Seongjusa Temple is located in the northwestern foothills of Mt. Bulmosan (801.1 m) in Changwon, Gyeongsangnam-do. The name of the temple, Seongjusa Temple, means “Saint Abides Temple” in English. The temple was first built in 835 A.D. by the monk Muyeom-guksa (801-888 A.D.). Muyeom-guksa was said to be the eighth-generation descendant of King Muyeol of Silla (r. 654-661 A.D.). Muyeom-guksa was an advisor to the king. Because King Heungdeok of Silla (826-836 A.D.) was able to defeat the Japanese as a result of Muyeom-guksa’s mystical powers, the king gave Muyeom-guksa land to build a temple. This temple would become known as Seongjusa Temple. What’s also interesting about this temple and its association with Muyeom-guksa is that the famed monk also built another temple with the same name in Boryeong, Chungcheongnam-do. Originally the temple in Boryeong was named Ohapsa Temple; but when Muyeom-guksa became the abbot of the temple after returning from time in Tang China (618-907 A.D.), he renamed it Seongjusa Temple. Now this temple is a temple site, the Seongjusa-ji Temple Site, but it was also previously one of the Seonjong Gusan – Nine Mountain Seon Sect, and it would also be the largest temple at this time. So it’s a rather interesting feature of the two temples built by the same master monk.

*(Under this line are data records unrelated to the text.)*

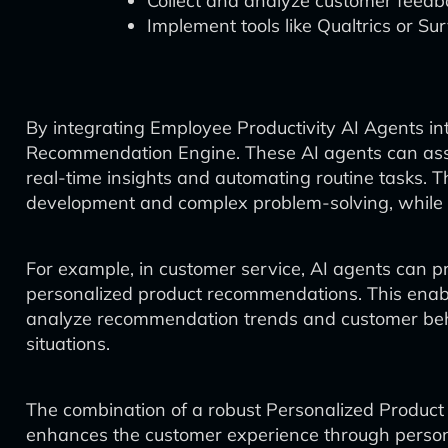
Collect and analyze customer feed
Implement tools like Qualtrics or S
By integrating Employee Productivity AI Agents in
Recommendation Engine. These AI agents can assi
real-time insights and automating routine tasks. T
development and complex problem-solving, while t
For example, in customer service, AI agents can p
personalized product recommendations. This enabl
analyze recommendation trends and customer behav
situations.
The combination of a robust Personalized Produc
enhances the customer experience through persona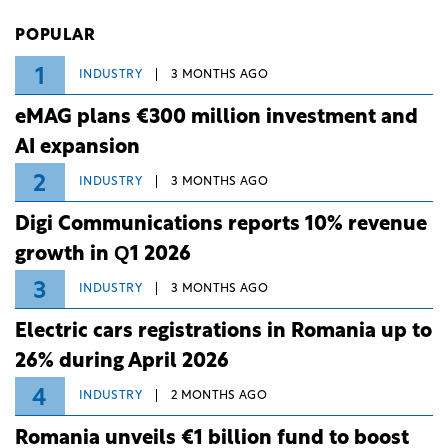
Investiții și Dezvoltare (BID).
POPULAR
1
INDUSTRY
3 MONTHS AGO
eMAG plans €300 million investment and
AI expansion
2
INDUSTRY
3 MONTHS AGO
Digi Communications reports 10% revenue
growth in Q1 2026
3
INDUSTRY
3 MONTHS AGO
Electric cars registrations in Romania up to
26% during April 2026
4
INDUSTRY
2 MONTHS AGO
Romania unveils €1 billion fund to boost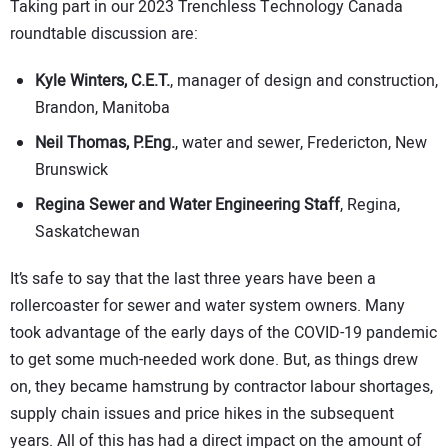
Taking part in our 2023 Trenchless Technology Canada
roundtable discussion are:
Kyle Winters, C.E.T.
, manager of design and construction,
Brandon, Manitoba
Neil Thomas, P.Eng.
, water and sewer, Fredericton, New
Brunswick
Regina Sewer and Water Engineering Staff
, Regina,
Saskatchewan
It’s safe to say that the last three years have been a
rollercoaster for sewer and water system owners. Many
took advantage of the early days of the COVID-19 pandemic
to get some much-needed work done. But, as things drew
on, they became hamstrung by contractor labour shortages,
supply chain issues and price hikes in the subsequent
years. All of this has had a direct impact on the amount of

Unfortunately, Seongjusa Temple was destroyed in 1592 by the Japanese during the Imjin War (1592-98). The temple would later be rebuilt and expanded between 1674 and 1834. Rather interestingly, the temple is also known as “Ungsinsa Temple,” or “Bear Saint Temple” in English. And the reason for this is a legend that surrounds the temple after the Imjin War. This legend states that a bear appeared to help move all the wood required to rebuild the temple in its current location and configuration. That’s why you’ll find at least three different murals at the temple of bears helping rebuild Seongjusa Temple.
In total, Seongjusa Temple is home to two Korean Treasures. They are the Wooden Seated Sakyamuni Buddha Triad of Seongjusa Temple, which is Korean Treasure #1729. And the other Korean Treasure is the Buddhist Painting of Seongjusa Temple, Changwon (The King of Sweet Dew), which is Korean Treasure #1732. Seongjusa Temple is also home to several provincial treasures including the Daeung-jeon Hall, which is Gyeongsangnam-do Tangible Cultural Heritage #134; the Bronze Bell of Seongjusa Temple, which is Gyeongsangnam-do Tangible Cultural Heritage #257; the Standing Gwanseeum-bosal Statue of Seongjusa Temple, which is Gyeongsangnam-do Tangible Cultural Heritage #335; and the Three-Storied Stone Pagoda of Seongjusa Temple, which is Gyeongsangnam-do Tangible Cultural Heritage #25.
You first approach Seongjusa temple through a beautiful forested trail. It’s not all that long, perhaps a couple hundred metres long, but it’s a beautiful walk all the same. Along the way, you’ll find a small budowon, as well as some ancient graffiti adorning the faces of several large stones. As you emerge on the other side of the forested trail, you’ll be welcomed to the temple by a smaller sized bell pavilion to your left. Housed inside this diminutive Jong-ru Pavilion is the Bronze Bell of Seongjusa Temple. This bell dates back to 1783 and stands 111 cm in height. The top of the bell, which is known as a yongnyu in Korean, is adorned with two dragon heads. The side of the bell is adorned with Bodhisattvas and Sanskrit writing. Just to the right of the Jong-ru Pavilion, and slightly up the hillside, is a five-story stone pagoda that’s framed by a pair of seokdeung (stone lanterns). The base of this newly built pagoda is adorned with the Eight Legions, while the finial to the stone lanterns are quite slender in size. And framing this entire lower courtyard is a water fountain that shoots several small rivulets of water into the air.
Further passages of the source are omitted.